Mientras subía por la escalinata tan característica del edificio en dirección a lo que podía ser mi despido, noté cómo mi corazón volvía a alterarse por una razón muy distinta a la de hacía unos minutos. ¿Alguien se habría enterado de lo que había sucedido entre Laura y yo? ¿Tal vez sobre alguna de las otras veces? ¿Una clienta había hablado de más?
Golpeé la puerta del despacho y, tras el «adelante» educado de mi jefe, entré en la estancia. Olía a cedro y naranja y estaba un poco oscuro. Me llevó unos segundos que mis ojos se adaptaran a la iluminación tenue del despacho, sobre todo por la ausencia de luz solar a esas horas. Las otras veces que había estado allí era pleno día.
—Gracias por venir, Adela, pasa. —Estaba sentado en el chéster e hizo un gesto para que tomara asiento en el sillón orejero que había dejante.
Entonces reparé en la mujer que se encontraba a su lado. Era Laura. ¿Qué hacía allí, tan cerca? Vestía un jersey gris de cachemir con mangas abullonadas y unos pantalones negros palazzo. En sus pies, las Roman Stud de tachuelas. No supe cuál de todos los elementos sorpresa que había ante mis ojos me dejaba más fuera de juego.

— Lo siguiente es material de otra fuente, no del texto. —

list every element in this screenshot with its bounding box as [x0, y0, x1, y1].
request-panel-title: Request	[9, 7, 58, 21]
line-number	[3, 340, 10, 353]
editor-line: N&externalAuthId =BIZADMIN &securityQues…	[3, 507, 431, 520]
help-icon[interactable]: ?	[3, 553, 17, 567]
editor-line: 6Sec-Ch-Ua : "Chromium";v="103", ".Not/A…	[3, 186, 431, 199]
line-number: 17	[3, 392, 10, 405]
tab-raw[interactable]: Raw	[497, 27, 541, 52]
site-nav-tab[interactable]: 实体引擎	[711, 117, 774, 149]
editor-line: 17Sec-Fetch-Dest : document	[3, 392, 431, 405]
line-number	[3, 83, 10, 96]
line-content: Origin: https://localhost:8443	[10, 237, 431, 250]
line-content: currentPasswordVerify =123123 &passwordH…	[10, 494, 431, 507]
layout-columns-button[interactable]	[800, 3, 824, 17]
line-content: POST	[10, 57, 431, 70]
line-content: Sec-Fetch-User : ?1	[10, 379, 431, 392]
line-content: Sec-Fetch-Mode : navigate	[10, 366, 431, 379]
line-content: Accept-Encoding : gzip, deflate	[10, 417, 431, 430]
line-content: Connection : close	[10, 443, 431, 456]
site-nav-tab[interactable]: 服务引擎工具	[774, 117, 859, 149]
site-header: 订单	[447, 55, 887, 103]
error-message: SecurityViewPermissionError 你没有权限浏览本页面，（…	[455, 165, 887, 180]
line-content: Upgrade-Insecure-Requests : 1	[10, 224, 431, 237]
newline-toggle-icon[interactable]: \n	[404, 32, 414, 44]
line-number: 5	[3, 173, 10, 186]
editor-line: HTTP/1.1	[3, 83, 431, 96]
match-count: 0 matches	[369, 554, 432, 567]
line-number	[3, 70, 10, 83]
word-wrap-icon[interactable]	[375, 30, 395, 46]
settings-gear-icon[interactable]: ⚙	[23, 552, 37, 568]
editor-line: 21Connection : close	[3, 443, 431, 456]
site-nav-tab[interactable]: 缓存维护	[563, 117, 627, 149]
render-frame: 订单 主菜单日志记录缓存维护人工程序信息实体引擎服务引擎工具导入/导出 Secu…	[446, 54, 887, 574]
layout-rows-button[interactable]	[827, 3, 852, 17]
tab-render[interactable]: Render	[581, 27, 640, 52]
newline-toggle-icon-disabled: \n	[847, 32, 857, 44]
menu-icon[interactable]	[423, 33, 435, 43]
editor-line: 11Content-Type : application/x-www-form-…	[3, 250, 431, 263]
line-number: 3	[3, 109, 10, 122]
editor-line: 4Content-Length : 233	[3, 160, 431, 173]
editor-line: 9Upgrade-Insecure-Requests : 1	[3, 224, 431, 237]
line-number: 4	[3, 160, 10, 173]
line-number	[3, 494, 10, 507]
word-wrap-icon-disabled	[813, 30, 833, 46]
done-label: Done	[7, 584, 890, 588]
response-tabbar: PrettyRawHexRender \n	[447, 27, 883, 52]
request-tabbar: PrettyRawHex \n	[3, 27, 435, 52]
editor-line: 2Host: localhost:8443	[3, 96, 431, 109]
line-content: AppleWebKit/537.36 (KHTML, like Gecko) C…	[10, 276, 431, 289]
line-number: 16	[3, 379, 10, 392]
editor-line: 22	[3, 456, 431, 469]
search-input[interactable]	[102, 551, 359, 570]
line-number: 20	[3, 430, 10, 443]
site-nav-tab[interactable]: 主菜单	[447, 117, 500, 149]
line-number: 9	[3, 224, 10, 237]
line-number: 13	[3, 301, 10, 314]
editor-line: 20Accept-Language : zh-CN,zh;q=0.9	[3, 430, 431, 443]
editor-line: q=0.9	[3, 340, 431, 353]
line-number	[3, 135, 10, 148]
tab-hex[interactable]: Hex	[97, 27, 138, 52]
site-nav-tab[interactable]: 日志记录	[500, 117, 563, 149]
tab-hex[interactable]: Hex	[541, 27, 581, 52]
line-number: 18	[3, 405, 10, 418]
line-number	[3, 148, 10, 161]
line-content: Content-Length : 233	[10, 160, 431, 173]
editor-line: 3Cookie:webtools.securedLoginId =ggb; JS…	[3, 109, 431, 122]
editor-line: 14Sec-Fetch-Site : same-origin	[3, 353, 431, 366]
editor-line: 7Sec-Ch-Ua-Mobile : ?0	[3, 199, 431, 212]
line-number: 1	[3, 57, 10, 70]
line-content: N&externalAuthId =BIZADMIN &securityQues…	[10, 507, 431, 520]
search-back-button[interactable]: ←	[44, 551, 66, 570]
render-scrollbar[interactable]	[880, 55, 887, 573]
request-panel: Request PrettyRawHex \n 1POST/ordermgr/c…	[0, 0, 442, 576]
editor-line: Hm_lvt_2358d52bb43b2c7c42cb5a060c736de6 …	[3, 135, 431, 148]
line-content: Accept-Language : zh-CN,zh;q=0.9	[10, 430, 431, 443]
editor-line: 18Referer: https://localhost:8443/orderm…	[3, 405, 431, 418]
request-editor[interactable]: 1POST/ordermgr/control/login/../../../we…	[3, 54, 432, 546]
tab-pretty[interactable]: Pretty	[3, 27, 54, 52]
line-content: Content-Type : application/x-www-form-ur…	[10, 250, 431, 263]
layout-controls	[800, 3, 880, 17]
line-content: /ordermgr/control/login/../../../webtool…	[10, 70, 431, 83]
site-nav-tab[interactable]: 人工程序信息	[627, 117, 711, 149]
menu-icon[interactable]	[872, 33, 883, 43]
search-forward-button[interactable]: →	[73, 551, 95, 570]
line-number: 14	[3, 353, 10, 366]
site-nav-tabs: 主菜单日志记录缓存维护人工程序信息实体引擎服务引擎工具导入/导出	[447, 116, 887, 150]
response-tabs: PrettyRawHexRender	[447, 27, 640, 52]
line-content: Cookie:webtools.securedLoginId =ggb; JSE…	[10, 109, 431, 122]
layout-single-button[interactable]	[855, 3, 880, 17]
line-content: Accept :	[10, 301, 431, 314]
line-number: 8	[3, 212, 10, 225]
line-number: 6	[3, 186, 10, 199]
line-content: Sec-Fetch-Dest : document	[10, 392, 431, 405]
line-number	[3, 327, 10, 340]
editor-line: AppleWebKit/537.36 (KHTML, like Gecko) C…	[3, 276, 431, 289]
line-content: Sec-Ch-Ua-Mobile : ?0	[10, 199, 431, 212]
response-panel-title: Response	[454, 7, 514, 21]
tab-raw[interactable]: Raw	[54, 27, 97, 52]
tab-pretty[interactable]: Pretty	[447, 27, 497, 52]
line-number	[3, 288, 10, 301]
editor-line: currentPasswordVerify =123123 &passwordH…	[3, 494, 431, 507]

«No te va a gustar quien soy fuera de aquí».
Ahora lo entendía.
—Laura, que te ha ayudado hoy, es en realidad una auditora —comenzó a explicar el director de las galerías—. Hace tiempo que sospechamos que tu puesto en la sección de calzado de mujer no es lo que mereces.
Se me heló la sangre.
Debí haber confiado en mis sospechas. Su porte era inconfundible, sus movimientos, únicos. Debí haberme dado cuenta cuando me llevó a los vestuarios y su actitud cambió completamente.
—Con su auditoría secreta, Laura me ha confirmado que muestras dedicación, pasión y buen trato hacia las clientas —explicó el director, con esa voz pausada que lo caracterizaba.
Pude volver a respirar al escuchar esas palabras. Aun así, sentía que en mi interior había un cóctel explosivo que me revolucionaría en cualquier momento.
—Eso es fundamental en las galerías, ya lo sabes. Y valoramos tu profesionalidad. Es por ello que nos gustaría proponerte…
—Un ascenso a responsable de planta —terminó Laura.
Y ahora sí que tenía todo el sentido del mundo: el instinto no falla.